У умирающего в первую очередь холодеют кончики пальцев, вот их и тискают... Затем полегчало, над его головой подвесили кислородную подушку, теперь уже постоянно, капитально, на крюк, ко рту провели длинный змеистый шланг.
Однажды ночью он пришел в себя, беспамятство рассеялось, организм, здоровый, сильный, молодой, вытянул его из беды, остался только церковный звон в ушах вперемешку с острым ножевым попискиваньем, будто резали живую плоть, — это сигналил мозг, предупреждая об опасности. Когда он поднимал руку, чтобы забраться в тумбочку, казалось, что пальцы налиты свинцом, рука была тяжелой, непослушной, чужой, камнево-холодной.
А потом он окончательно пришел в себя. Тетя Таня спала, запрокинув голову на спинку легкого плетеного кресла. Кое-как справившись со слабостью, Костылев залез в выдвижной ящичек тумбочки, достал лист бумаги, карандаш; слабея и проваливаясь в жаркую темноту, с трудом выплывая из ее аквариумной толщи, царапал букву за буквой, стараясь сохранять одну высоту, дабы в строчках не было больного прыганья, аритмии. Он не знал, зачем это делает. Измучив себя вконец, преодолевая тошнотную слабость, продираясь сквозь вязкие обволакивающие звуки, добил все-таки записку, нашел конверт, вложил, заклеил, облизав языком казеиновый срез бумажного клапана.
Справился с этим и ушел снова в забытье — слишком много сил отняло письмо. Очнулся только вечером следующего дня, через восемнадцать часов.
Тетю Таню сменила другая сиделка, бойкая востроликая девчушка, ей Костылев и отдал послание, попросил опустить в почтовый ящик. И вот результат — приехала Людмила.
— Можно? — услышал он голос.
Огняность немного отхлынула от щек, лба, шеи, на лице возникла некая — вот уж совсем ни к чему! — маска обиженности, непереносимости. Хорошо, что голова находилась в притеми стены, Людмила не все могла рассмотреть.

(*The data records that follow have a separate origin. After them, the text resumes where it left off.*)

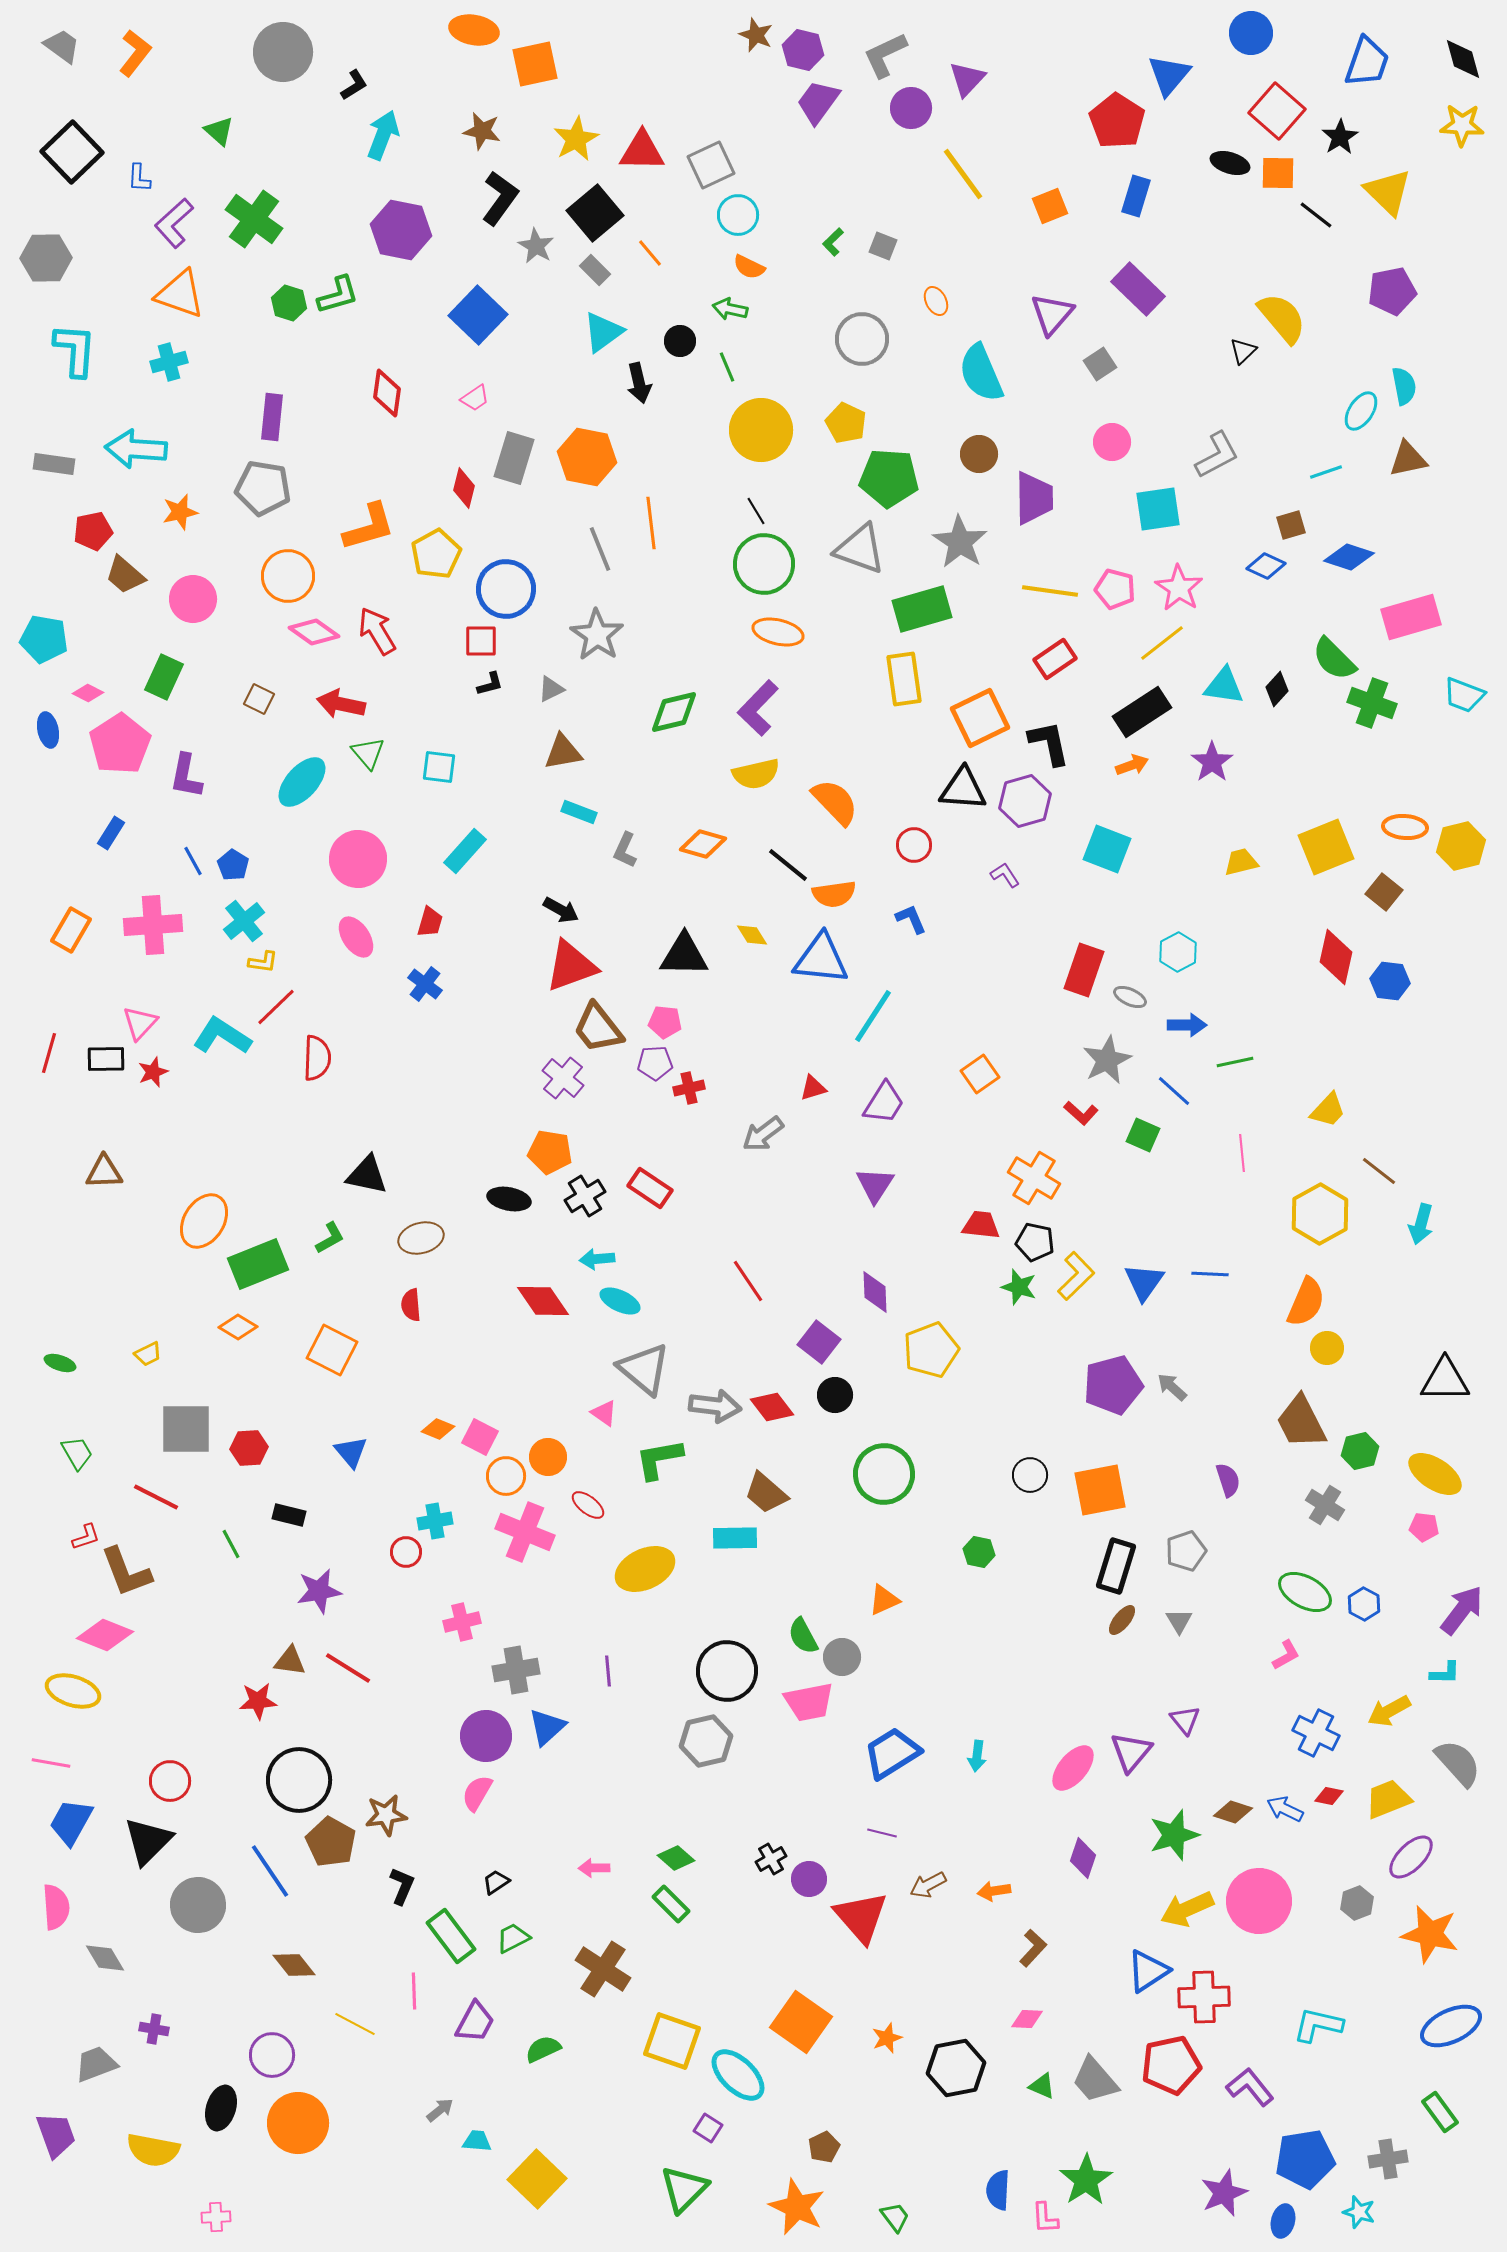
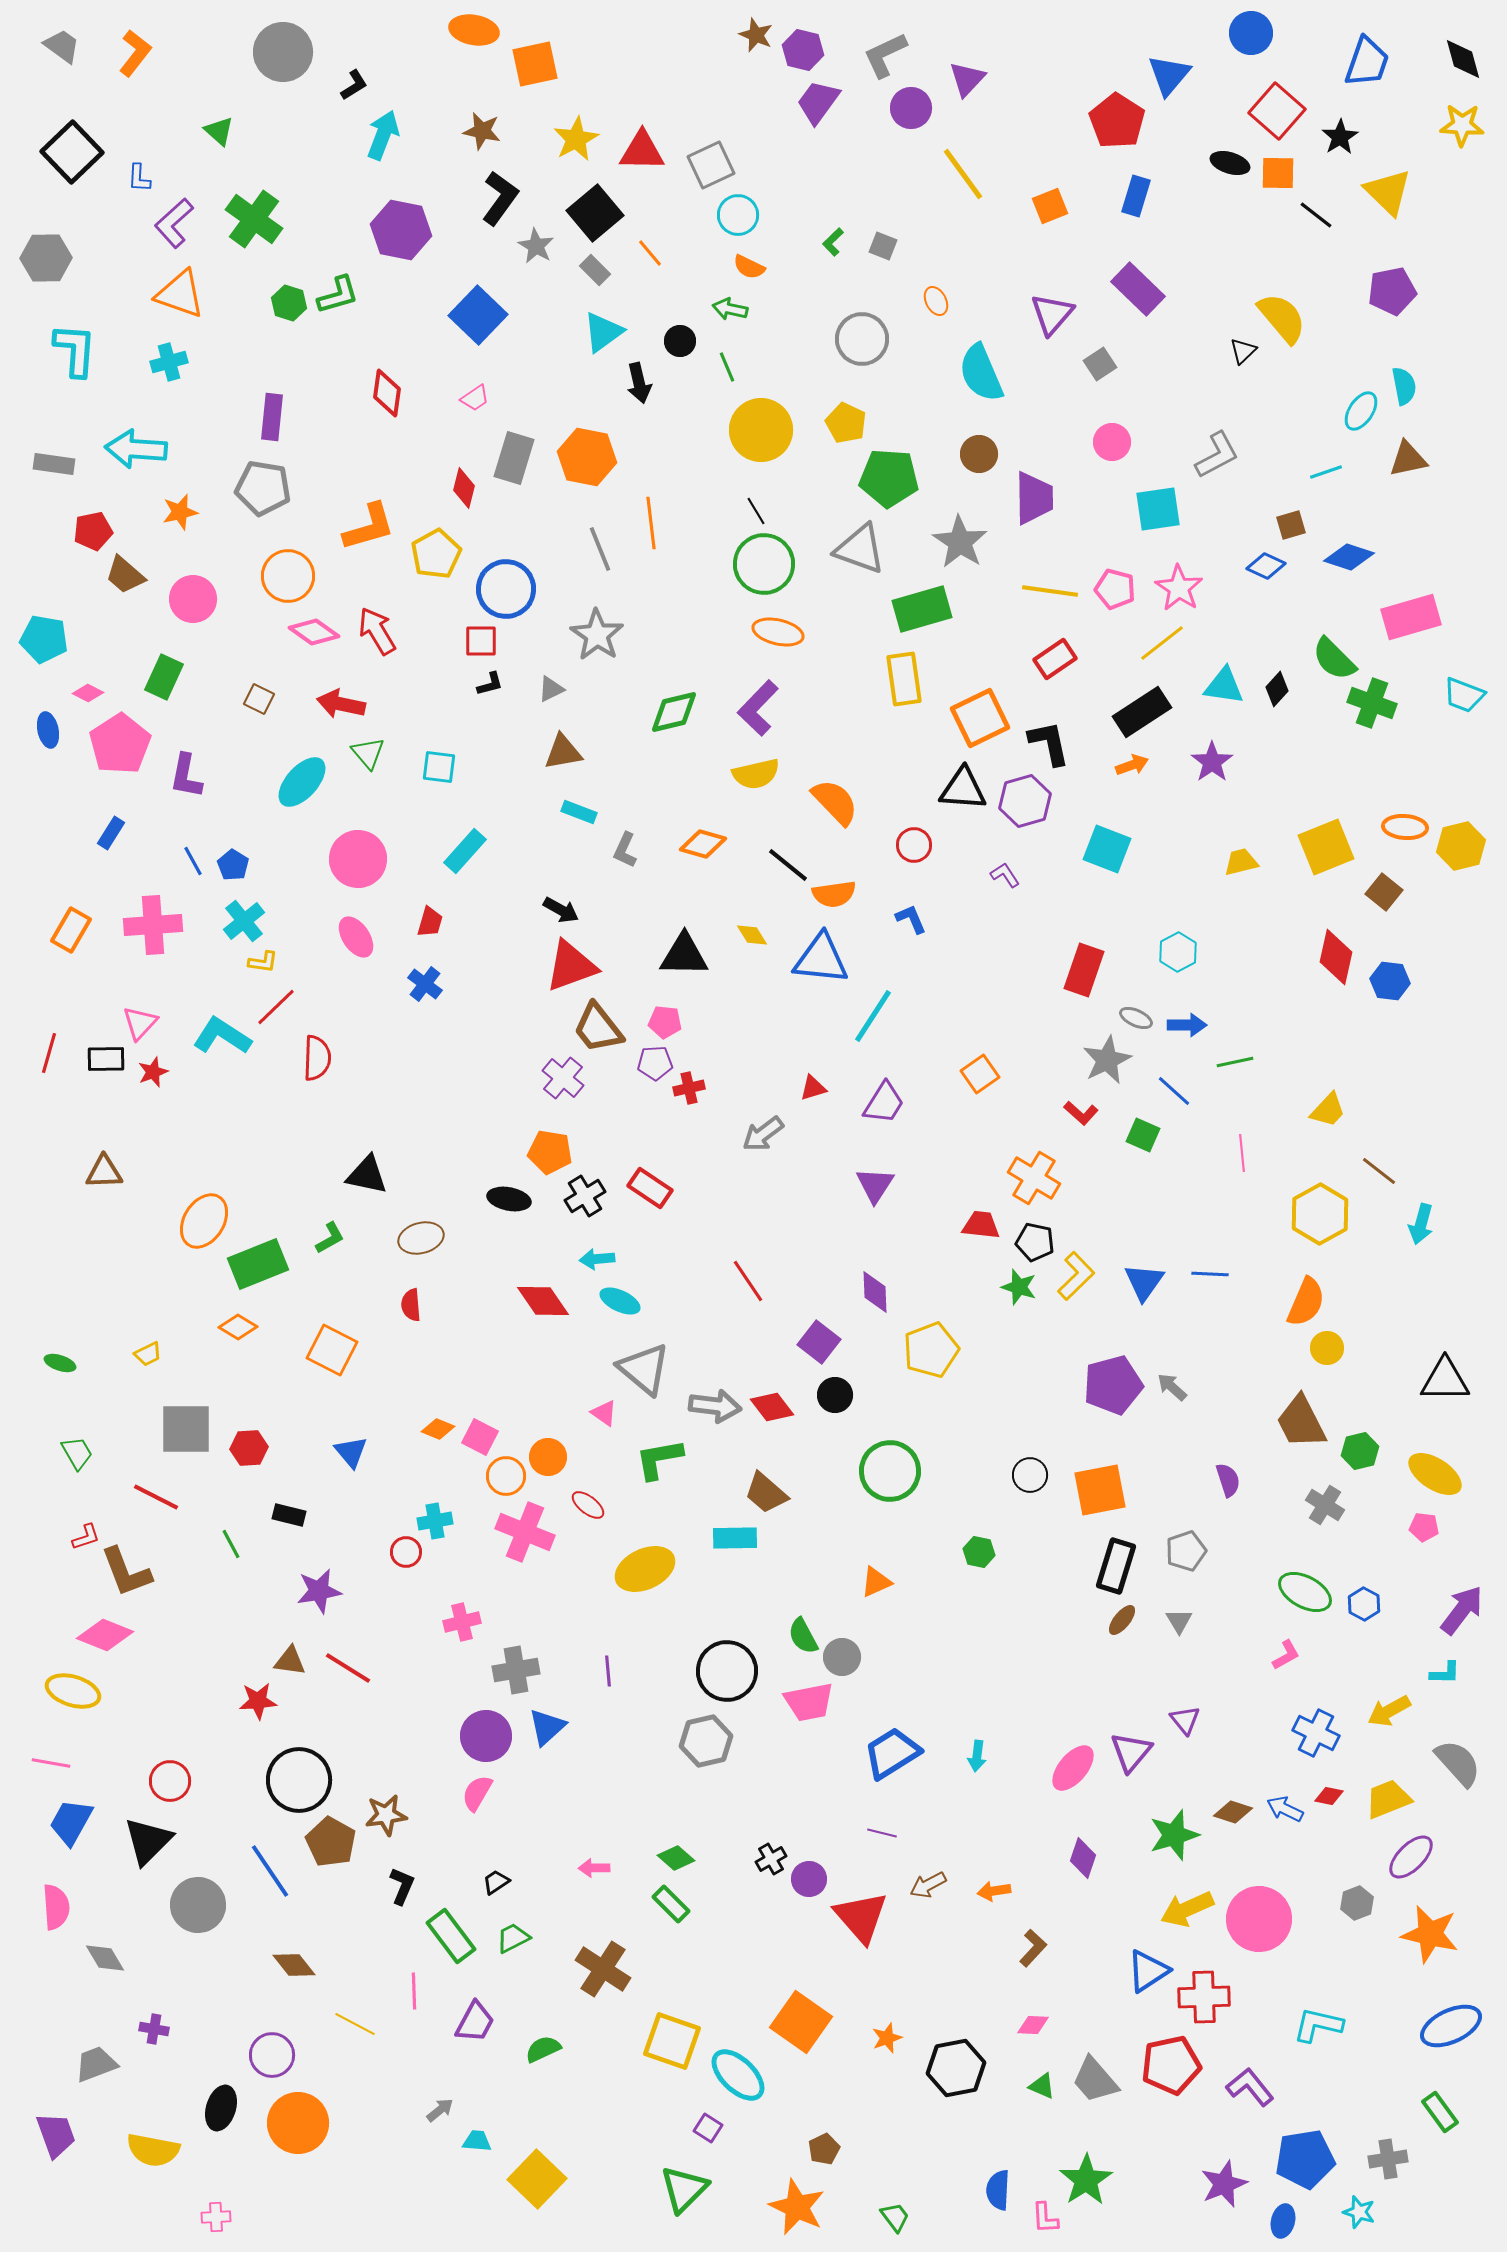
gray ellipse at (1130, 997): moved 6 px right, 21 px down
green circle at (884, 1474): moved 6 px right, 3 px up
orange triangle at (884, 1600): moved 8 px left, 18 px up
pink circle at (1259, 1901): moved 18 px down
pink diamond at (1027, 2019): moved 6 px right, 6 px down
brown pentagon at (824, 2147): moved 2 px down
purple star at (1224, 2193): moved 9 px up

— Можно, — произнес он тихо. — Спасибо, что приехали. Простите меня. Простите. А?
— За что? Заладил — простите да простите... Во множественном числе.
— Садись, — пригласил Костылев.
— Спасибо. Как чувствуешь себя?
— Ничего. Раньше было хуже.
Она села в кресло, оставшееся после ночного бдения, здоровенную пузатую сумку из клетчатой прозрачной ткани водрузила на подоконник.
— Это дары областного города.
Он улыбнулся, промолчал.
— А ваша больница, — Людмила стянула перчатки, сунула их в карман шубы, — ваша больница уникальная. Разве нет? Единственная в области, где посетителям не дают белых халатов.
— Это еще что! Больница хороша не только этим: я в ней единственный больной. Один-одинешенек.
— То-то заботы, наверное. С избытком.
— Даже персональный повар есть. Как в ресторане. Готовит заказные блюда, по заявкам болезного. Рябчики в сметанном соусе, мозги на поджаренных сухариках, свежие шампиньоны в тарталетках.
— Красиво говоришь, — улыбнулась она. — Не объедайся только. Туристы, те, например, считают, что лучше недоесть...
— Э-э, туристы! Эти выпьют стакан, наговорят с ведро.
— Что с тобой случилось? — спросила Людмила. Поправилась, взглянув на Костылева виновато: — Как это случилось?
— Очень просто. В рейсе. Думал, без ног останусь — под двенадцатитонную плеть попал. Хорошо, ребята подоспели, а то насмерть замерз бы под трубой. Дальше — на вертолет и сюда. Здесь — операция. Врачи думали, что антонов огонь вспыхнет, но обошлось.
— Антонов огонь?
— Так в старину называли заражение крови. Это я от бабушки почерпнул, она у меня любительница древних выражений.
— У тебя есть бабушка?
— Разве я не рассказывал? Под Москвой живет.